----- DATA EXTRACTS -----

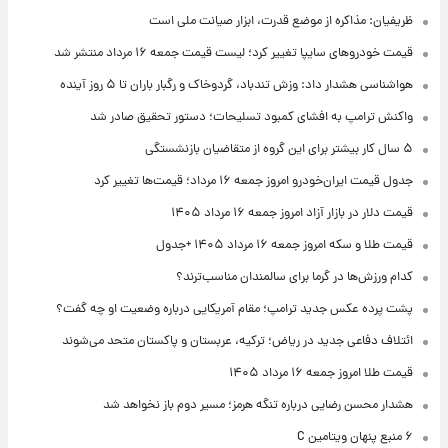
ظریفیان: مذاکره از موضع قدرت، ابزار صیانت ملی است
قیمت خودروهای سایپا تغییر کرد؛ لیست قیمت جمعه ۱۶ مرداد منتشر شد
هواشناسی هشدار داد: وزش تندباد، گردوخاک و رگبار باران تا ۵ روز آینده
واکنش ترامپ به افشای کمبود تسلیحات؛ دستور تحقیق صادر شد
۵ سال کار بیشتر برای این گروه از متقاضیان بازنشستگی
جدول قیمت ایران‌خودرو امروز جمعه ۱۶ مرداد؛ قیمت‌ها تغییر کرد
قیمت دلار در بازار آزاد امروز جمعه ۱۶ مرداد ۱۴۰۵
قیمت طلا و سکه امروز جمعه ۱۶ مرداد ۱۴۰۵ +جدول
کدام ورزش‌ها در گرما برای سالمندان مناسب‌ترند؟
پشت پرده عکس جدید ترامپ؛ مقام آمریکایی درباره وضعیت او چه گفت؟
ائتلاف دفاعی جدید در ریاض؛ ترکیه، عربستان و پاکستان متحد می‌شوند
قیمت طلا امروز جمعه ۱۶ مرداد ۱۴۰۵
هشدار محسن رضایی درباره تنگه هرمز؛ مسیر دوم باز نخواهد شد
۶ منبع پنهان ویتامین C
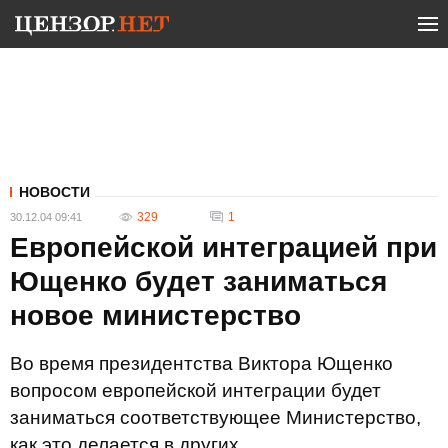
НОВОСТИ
329
1
30.12.04 09:41
Европейской интеграцией при
Ющенко будет заниматься
новое министерство
Во время президентства Виктора Ющенко
вопросом европейской интеграции будет
заниматься соответствующее Министерство,
как это делается в других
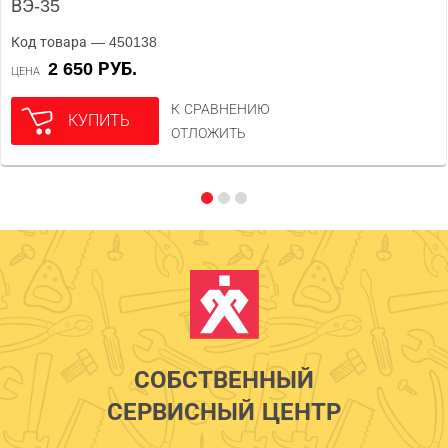
ВЭ-35
Код товара — 450138
2 650 РУБ.
ЦЕНА
К СРАВНЕНИЮ
КУПИТЬ
ОТЛОЖИТЬ
СОБСТВЕННЫЙ
СЕРВИСНЫЙ ЦЕНТР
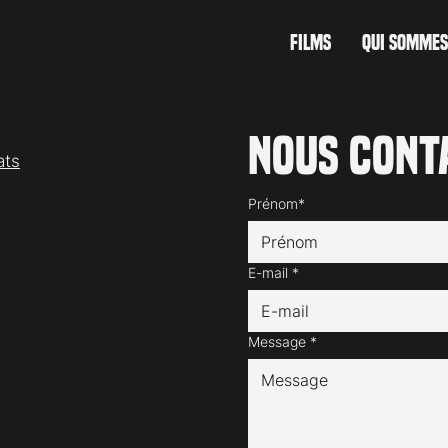
FILMS
QUI SOMMES
Nous cont
ats
Prénom*
E-mail
*
Message
*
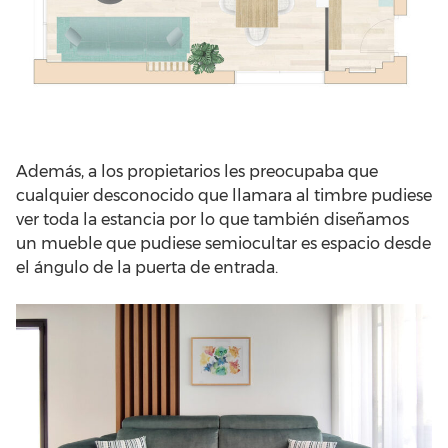
Además, a los propietarios les preocupaba que
cualquier desconocido que llamara al timbre pudiese
ver toda la estancia por lo que también diseñamos
un mueble que pudiese semiocultar es espacio desde
el ángulo de la puerta de entrada.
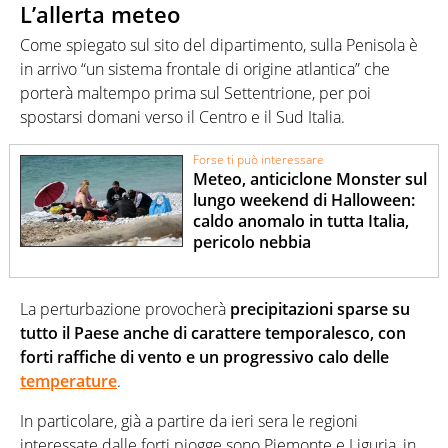
L’allerta meteo
Come spiegato sul sito del dipartimento, sulla Penisola è
in arrivo “un sistema frontale di origine atlantica” che
porterà maltempo prima sul Settentrione, per poi
spostarsi domani verso il Centro e il Sud Italia.
Forse ti può interessare
Meteo, anticiclone Monster sul
lungo weekend di Halloween:
caldo anomalo in tutta Italia,
pericolo nebbia
La perturbazione provocherà
precipitazioni sparse su
tutto il Paese anche di carattere temporalesco, con
forti raffiche di vento e un progressivo calo delle
temperature
.
In particolare, già a partire da ieri sera le regioni
interessate dalle forti piogge sono Piemonte e Liguria, in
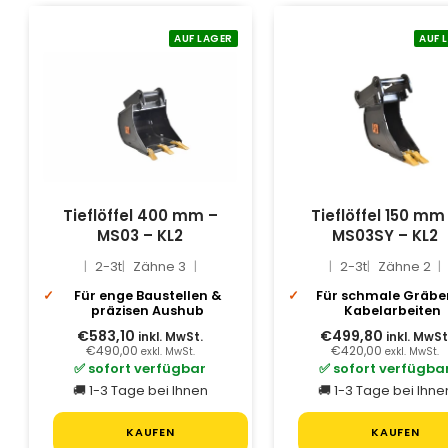
AUF LAGER
AUF 
Tieflöffel 400 mm –
Tieflöffel 150 mm
MS03 – KL2
MS03SY – KL2
2-3t
Zähne 3
2-3t
Zähne 2
Für enge Baustellen &
Für schmale Gräbe
präzisen Aushub
Kabelarbeiten
€583,10
€499,80
inkl. MwSt.
inkl. MwSt
€490,00
€420,00
exkl. MwSt.
exkl. MwSt.
✅ sofort verfügbar
✅ sofort verfügba
🚚 1-3 Tage bei Ihnen
🚚 1-3 Tage bei Ihne
KAUFEN
KAUFEN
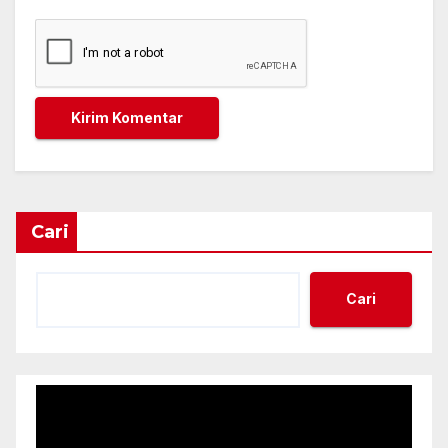
Cari
Cari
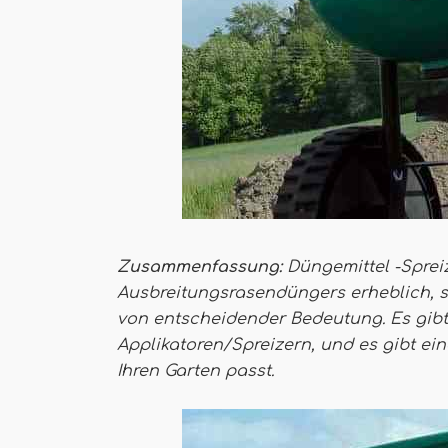
Zusammenfassung:
Düngemittel -Sprei
Ausbreitungsrasendüngers erheblich, sc
von entscheidender Bedeutung. Es gibt
Applikatoren/Spreizern, und es gibt ei
Ihren Garten passt.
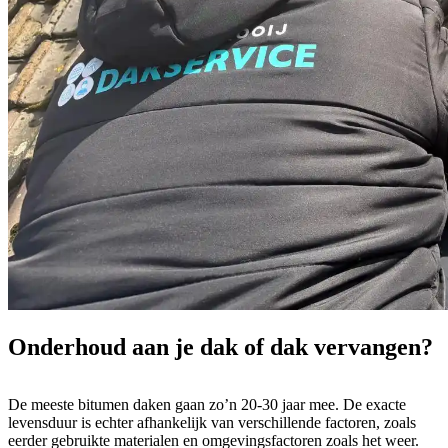
Onderhoud aan je dak of
dak vervangen
?
De meeste bitumen daken gaan zo’n 20-30 jaar mee. De exacte
levensduur is echter afhankelijk van verschillende factoren, zoals
eerder gebruikte materialen en omgevingsfactoren zoals het weer.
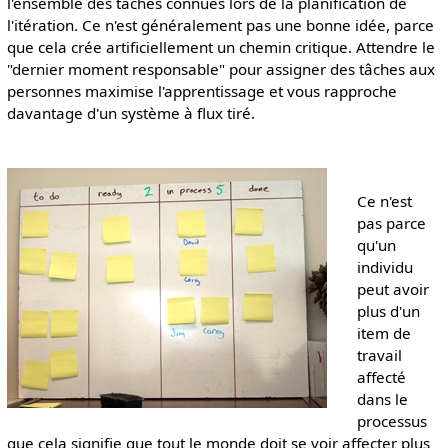
l'ensemble des tâches connues lors de la planification de
l'itération. Ce n'est généralement pas une bonne idée, parce
que cela crée artificiellement un chemin critique. Attendre le
"dernier moment responsable" pour assigner des tâches aux
personnes maximise l'apprentissage et vous rapproche
davantage d'un système à flux tiré.
Ce n'est
pas parce
qu'un
individu
peut avoir
plus d'un
item de
travail
affecté
dans le
processus
que cela signifie que tout le monde doit se voir affecter plus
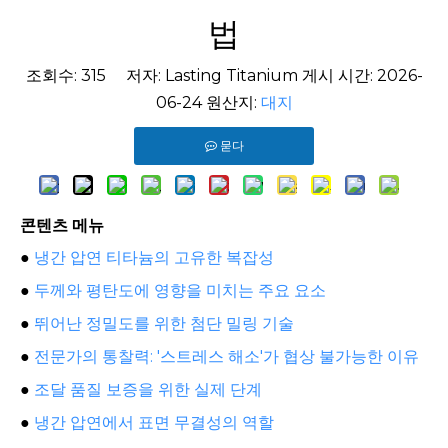
법
조회수:
315
저자: Lasting Titanium 게시 시간: 2026-
06-24 원산지:
대지
묻다
콘텐츠 메뉴
●
냉간 압연 티타늄의 고유한 복잡성
●
두께와 평탄도에 영향을 미치는 주요 요소
●
뛰어난 정밀도를 위한 첨단 밀링 기술
●
전문가의 통찰력: '스트레스 해소'가 협상 불가능한 이유
●
조달 품질 보증을 위한 실제 단계
●
냉간 압연에서 표면 무결성의 역할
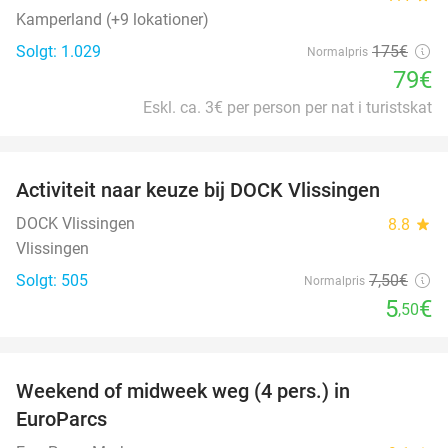
Kamperland (+9 lokationer)
Solgt: 1.029
175€
Normalpris
79€
Eskl. ca. 3€ per person per nat i turistskat
favorite_border
Activiteit naar keuze bij DOCK Vlissingen
27%
DOCK Vlissingen
8.8
star
Vlissingen
Solgt: 505
7
,50
€
Normalpris
5
€
,50
favorite_border
Weekend of midweek weg (4 pers.) in
25%
EuroParcs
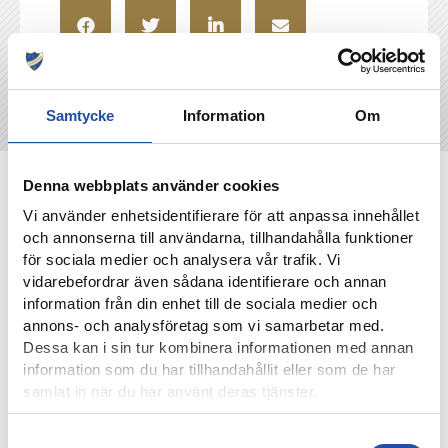
Samtycke
Information
Om
NYHETER
Denna webbplats använder cookies
Vi använder enhetsidentifierare för att anpassa innehållet
och annonserna till användarna, tillhandahålla funktioner
för sociala medier och analysera vår trafik. Vi
vidarebefordrar även sådana identifierare och annan
information från din enhet till de sociala medier och
annons- och analysföretag som vi samarbetar med.
Dessa kan i sin tur kombinera informationen med annan
information som du har tillhandahållit eller som de har
samlat in när du har använt deras tjänster.
Samtyckesval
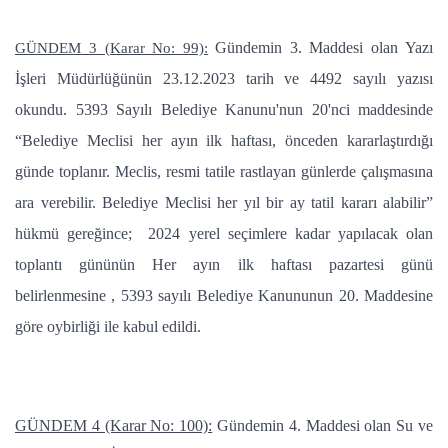
Gündemin 3. Maddesi olan Yazı
GÜNDEM 3 (Karar No: 99):
İşleri Müdürlüğünün 23.12.2023 tarih ve 4492 sayılı yazısı
okundu. 5393 Sayılı Belediye Kanunu'nun 20'nci maddesinde
“Belediye Meclisi her ayın ilk haftası, önceden kararlaştırdığı
günde toplanır. Meclis, resmi tatile rastlayan günlerde çalışmasına
ara verebilir. Belediye Meclisi her yıl bir ay tatil kararı alabilir”
hükmü gereğince; 2024 yerel seçimlere kadar yapılacak olan
toplantı gününün Her ayın ilk haftası pazartesi günü
belirlenmesine , 5393 sayılı Belediye Kanununun 20. Maddesine
göre oybirliği ile kabul edildi.
GÜNDEM 4 (Karar No: 100):
Gündemin 4. Maddesi olan Su ve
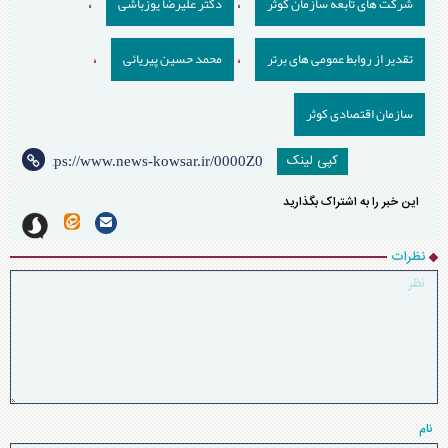
شرکت های تابعه سازمان کوثر
دکتر علیرضا یوزباشی
،
،
تقدیر از روابط عمومی های برتر
محمد حسین پیریائی
،
،
سازمان اقتصادی کوثر
کپی لینک
این خبر را به اشتراک بگذارید
نظرات
نام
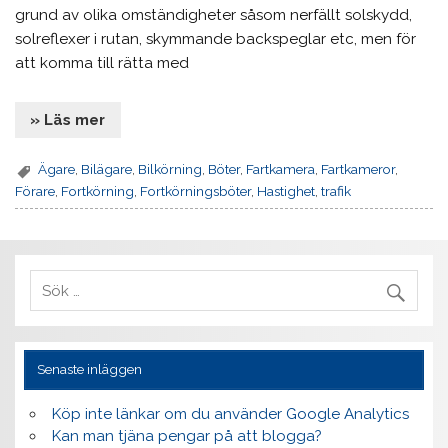
grund av olika omständigheter såsom nerfällt solskydd,
solreflexer i rutan, skymmande backspeglar etc, men för
att komma till rätta med
» Läs mer
Ägare
,
Bilägare
,
Bilkörning
,
Böter
,
Fartkamera
,
Fartkameror
,
Förare
,
Fortkörning
,
Fortkörningsböter
,
Hastighet
,
trafik
Senaste inläggen
Köp inte länkar om du använder Google Analytics
Kan man tjäna pengar på att blogga?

-----

_WORK TO COMPLETE_
Every line above has to be output exactly; the pictures must be dropped.

_ANSWER TO THIS PROBLEM_
ظریفیان: مذاکره از موضع قدرت، ابزار صیانت ملی است
قیمت خودروهای سایپا تغییر کرد؛ لیست قیمت جمعه ۱۶ مرداد منتشر شد
هواشناسی هشدار داد: وزش تندباد، گردوخاک و رگبار باران تا ۵ روز آینده
واکنش ترامپ به افشای کمبود تسلیحات؛ دستور تحقیق صادر شد
۵ سال کار بیشتر برای این گروه از متقاضیان بازنشستگی
جدول قیمت ایران‌خودرو امروز جمعه ۱۶ مرداد؛ قیمت‌ها تغییر کرد
قیمت دلار در بازار آزاد امروز جمعه ۱۶ مرداد ۱۴۰۵
قیمت طلا و سکه امروز جمعه ۱۶ مرداد ۱۴۰۵ +جدول
کدام ورزش‌ها در گرما برای سالمندان مناسب‌ترند؟
پشت پرده عکس جدید ترامپ؛ مقام آمریکایی درباره وضعیت او چه گفت؟
ائتلاف دفاعی جدید در ریاض؛ ترکیه، عربستان و پاکستان متحد می‌شوند
قیمت طلا امروز جمعه ۱۶ مرداد ۱۴۰۵
هشدار محسن رضایی درباره تنگه هرمز؛ مسیر دوم باز نخواهد شد
۶ منبع پنهان ویتامین C
НОВОСТИ
329
1
30.12.04 09:41
Европейской интеграцией при
Ющенко будет заниматься
новое министерство
Во время президентства Виктора Ющенко
вопросом европейской интеграции будет
заниматься соответствующее Министерство,
как это делается в других
ВЭ-35
Код товара — 450138
2 650 РУБ.
ЦЕНА
К СРАВНЕНИЮ
КУПИТЬ
ОТЛОЖИТЬ
СОБСТВЕННЫЙ
СЕРВИСНЫЙ ЦЕНТР
FILMS
QUI SOMMES
Nous cont
ats
Prénom*
E-mail
*
Message
*
Además, a los propietarios les preocupaba que
cualquier desconocido que llamara al timbre pudiese
ver toda la estancia por lo que también diseñamos
un mueble que pudiese semiocultar es espacio desde
el ángulo de la puerta de entrada.
L’allerta meteo
Come spiegato sul sito del dipartimento, sulla Penisola è
in arrivo “un sistema frontale di origine atlantica” che
porterà maltempo prima sul Settentrione, per poi
spostarsi domani verso il Centro e il Sud Italia.
Forse ti può interessare
Meteo, anticiclone Monster sul
lungo weekend di Halloween:
caldo anomalo in tutta Italia,
pericolo nebbia
La perturbazione provocherà
precipitazioni sparse su
tutto il Paese anche di carattere temporalesco, con
forti raffiche di vento e un progressivo calo delle
temperature
.
In particolare, già a partire da ieri sera le regioni
interessate dalle forti piogge sono Piemonte e Liguria, in
AUF LAGER
AUF 
Tieflöffel 400 mm –
Tieflöffel 150 mm
MS03 – KL2
MS03SY – KL2
2-3t
Zähne 3
2-3t
Zähne 2
Für enge Baustellen &
Für schmale Gräbe
präzisen Aushub
Kabelarbeiten
€583,10
€499,80
inkl. MwSt.
inkl. MwSt
€490,00
€420,00
exkl. MwSt.
exkl. MwSt.
✅ sofort verfügbar
✅ sofort verfügba
🚚 1-3 Tage bei Ihnen
🚚 1-3 Tage bei Ihne
KAUFEN
KAUFEN
Cari
Cari
Zusammenfassung:
Düngemittel -Sprei
Ausbreitungsrasendüngers erheblich, sc
von entscheidender Bedeutung. Es gibt
Applikatoren/Spreizern, und es gibt ei
Ihren Garten passt.
Onderhoud aan je dak of
dak vervangen
?
De meeste bitumen daken gaan zo’n 20-30 jaar mee. De exacte
levensduur is echter afhankelijk van verschillende factoren, zoals
eerder gebruikte materialen en omgevingsfactoren zoals het weer.
l'ensemble des tâches connues lors de la planification de
l'itération. Ce n'est généralement pas une bonne idée, parce
que cela crée artificiellement un chemin critique. Attendre le
"dernier moment responsable" pour assigner des tâches aux
personnes maximise l'apprentissage et vous rapproche
davantage d'un système à flux tiré.
Ce n'est
pas parce
qu'un
individu
peut avoir
plus d'un
item de
travail
affecté
dans le
processus
que cela signifie que tout le monde doit se voir affecter plus
법
조회수:
315
저자: Lasting Titanium 게시 시간: 2026-
06-24 원산지:
대지
묻다
콘텐츠 메뉴
●
냉간 압연 티타늄의 고유한 복잡성
●
두께와 평탄도에 영향을 미치는 주요 요소
●
뛰어난 정밀도를 위한 첨단 밀링 기술
●
전문가의 통찰력: '스트레스 해소'가 협상 불가능한 이유
●
조달 품질 보증을 위한 실제 단계
●
냉간 압연에서 표면 무결성의 역할
Kamperland (+9 lokationer)
Solgt: 1.029
175€
Normalpris
79€
Eskl. ca. 3€ per person per nat i turistskat
favorite_border
Activiteit naar keuze bij DOCK Vlissingen
27%
DOCK Vlissingen
8.8
star
Vlissingen
Solgt: 505
7
,50
€
Normalpris
5
€
,50
favorite_border
Weekend of midweek weg (4 pers.) in
25%
EuroParcs
Samtycke
Information
Om
NYHETER
Denna webbplats använder cookies
Vi använder enhetsidentifierare för att anpassa innehållet
och annonserna till användarna, tillhandahålla funktioner
för sociala medier och analysera vår trafik. Vi
vidarebefordrar även sådana identifierare och annan
information från din enhet till de sociala medier och
annons- och analysföretag som vi samarbetar med.
Dessa kan i sin tur kombinera informationen med annan
information som du har tillhandahållit eller som de har
samlat in när du har använt deras tjänster.
Samtyckesval
Gündemin 3. Maddesi olan Yazı
GÜNDEM 3 (Karar No: 99):
İşleri Müdürlüğünün 23.12.2023 tarih ve 4492 sayılı yazısı
okundu. 5393 Sayılı Belediye Kanunu'nun 20'nci maddesinde
“Belediye Meclisi her ayın ilk haftası, önceden kararlaştırdığı
günde toplanır. Meclis, resmi tatile rastlayan günlerde çalışmasına
ara verebilir. Belediye Meclisi her yıl bir ay tatil kararı alabilir”
hükmü gereğince; 2024 yerel seçimlere kadar yapılacak olan
toplantı gününün Her ayın ilk haftası pazartesi günü
belirlenmesine , 5393 sayılı Belediye Kanununun 20. Maddesine
göre oybirliği ile kabul edildi.
GÜNDEM 4 (Karar No: 100):
Gündemin 4. Maddesi olan Su ve
شرکت های تابعه سازمان کوثر
دکتر علیرضا یوزباشی
،
،
تقدیر از روابط عمومی های برتر
محمد حسین پیریائی
،
،
سازمان اقتصادی کوثر
کپی لینک
این خبر را به اشتراک بگذارید
نظرات
نام
grund av olika omständigheter såsom nerfällt solskydd,
solreflexer i rutan, skymmande backspeglar etc, men för
att komma till rätta med
» Läs mer
Ägare
,
Bilägare
,
Bilkörning
,
Böter
,
Fartkamera
,
Fartkameror
,
Förare
,
Fortkörning
,
Fortkörningsböter
,
Hastighet
,
trafik
Senaste inläggen
Köp inte länkar om du använder Google Analytics
Kan man tjäna pengar på att blogga?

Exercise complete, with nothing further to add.